* [Task description]:
Reproduce only the lines from the one containing "Alle kontaktoplysninger" through the end of the data, exactly as they stand.

[Opening Data section section]

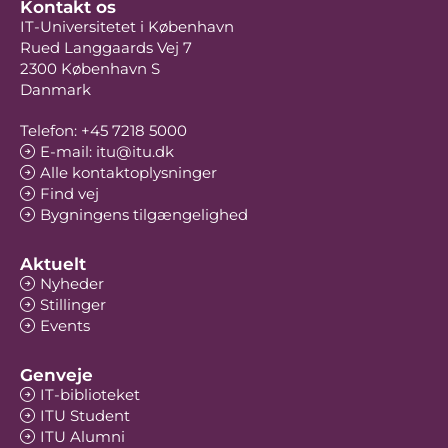
Kontakt os
IT-Universitetet i København
Rued Langgaards Vej 7
2300 København S
Danmark
Telefon: +45 7218 5000
E-mail: itu@itu.dk
Alle kontaktoplysninger
Find vej
Bygningens tilgængelighed
Aktuelt
Nyheder
Stillinger
Events
Genveje
IT-biblioteket
ITU Student
ITU Alumni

[Closing Data section section]

* [Result for this task]:
Alle kontaktoplysninger
Find vej
Bygningens tilgængelighed
Aktuelt
Nyheder
Stillinger
Events
Genveje
IT-biblioteket
ITU Student
ITU Alumni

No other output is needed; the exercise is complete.